IL FIUME: PAESAGGIO E ENERGIA
L’attrazione fatale per il fiume, come si è già sostenuto prima, si esprime attraverso un disegno errante e per certi aspetti enigmatico nell’inseguire da un lato le forme della natura e dall’altro una nuova mappa astratta dei circuiti urbani e rurali. In ambo i casi esso diventa elemento dentro il disegno, ripercorrendo e rinforzando i segni della frammentazione e delle “rovine” che lo scorrere e la forza dell’acqua continuamente crea. In questo senso insieme ai ponti e ai segni riparii s’inserisce un altro volume frammento finalizzato a servizi di pertinenza del fiume. Pensato come grande piattaforma lineare galleggiante dal carattere effimero e con una struttura in legno, esso richiama le tradizionali costruzioni presenti sul Po. Il suo uso è legato a servizi per il tempo libero, a piccoli spazi sportivi e ricettivi, a piattaforme destinate semplicemente per prendere il sole. Complessivamente il manufatto si configura come una macchina galleggiante finalizzata a integrarsi con le correnti dell’acqua, catturandone, attraverso, il suo scorrere, il flusso energetico. La grande ruota agganciata come un vecchio mulino idraulico alla piattaforma galleggiante e il sistema delle turbine, producono energia elettrica pulita che si aggiunge al sistema di sostenibilità pensato su tutto l’intervento. La struttura è raggiungibile dalla quota della città mediante la torre affiancata al ponte esistente.
LA VIABILITÀ, LA SOSTA, I SERVIZI
All’immagine di fluidità e di movimento che caratterizza l’area delle mura, il progetto tende a contrapporre quella del vuoto e del silenzio. Il verde invasivo, l’eliminazione della strada parallela al muro, il nuovo sistema di parcheggi creano un apparente vuoto dove molte funzioni spesso annegano nel suolo o vengono ibridate in architetture organiche come le torri-parcheggio. Poste dentro e fuori le mura, esse sono nuove macchine autosufficienti dal punto di vista energetico, totem “metafisiche” organiche mediante l’integrazione con elementi vegetali in facciata, frammenti contemporanei “decontestualizzati” nel gioco di segni e di geometrie regolari e irregolari del suolo. Alla verticalità delle torri corrisponde un’altrettanta orizzontalità di parcheggi a terra ricavati da un semplice modellato del terreno che pur riproponendo lo spazio libero creano nuove morfologie e nuove possibilità di traguardare da punti di vista diversi il paesaggio.
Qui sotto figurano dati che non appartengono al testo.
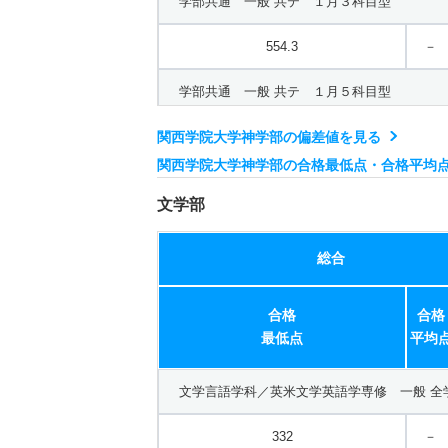
学部共通 一般 共テ １月３科目型
554.3
－
学部共通 一般 共テ １月５科目型
関西学院大学神学部の偏差値を見る
584.3
－
関西学院大学神学部の合格最低点・合格平均
学部共通 一般 共テ １月７科目型
文学部
737
－
総合
学部共通 一般 共テ １月８科目型
合格
合格
704.7
－
最低点
平均
学部共通 一般 共テ １月３科目英語・検定
文学言語学科／英米文学英語学専修 一般 全
413.4
－
332
－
La manipolazione dei piccoli cambi di quota del suolo diventa tema importante anche per il progetto di servizi e attrezzature collettive. In particolare in direzione dell’ex caserma militare, la scelta della quota dell’attuale strada porta a un suolo orizzontale verde che funge da copertura alle sottostanti strutture che vanno a completare e integrare quelli esistenti come il campo di atletica. Il grande vuoto dentro i corpi edilizi militari, sospesi nel nuovo suolo, viene riproposto come il luogo d’incontri collettivi, raduni musicali o artistici vari.